Work instructions –
What you return should be the full listing, word for word, without a single image.

Data extract –
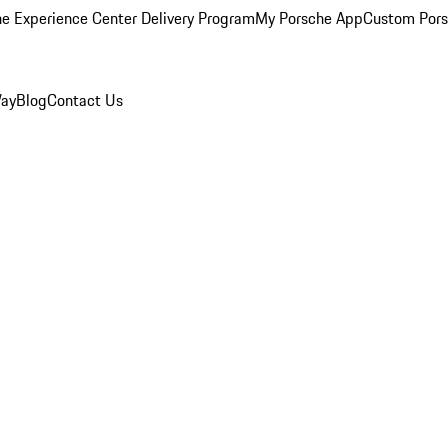
e Experience Center Delivery Program
My Porsche App
Custom Pors
Way
Blog
Contact Us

Reply to the task –
e Experience Center Delivery Program
My Porsche App
Custom Pors
Way
Blog
Contact Us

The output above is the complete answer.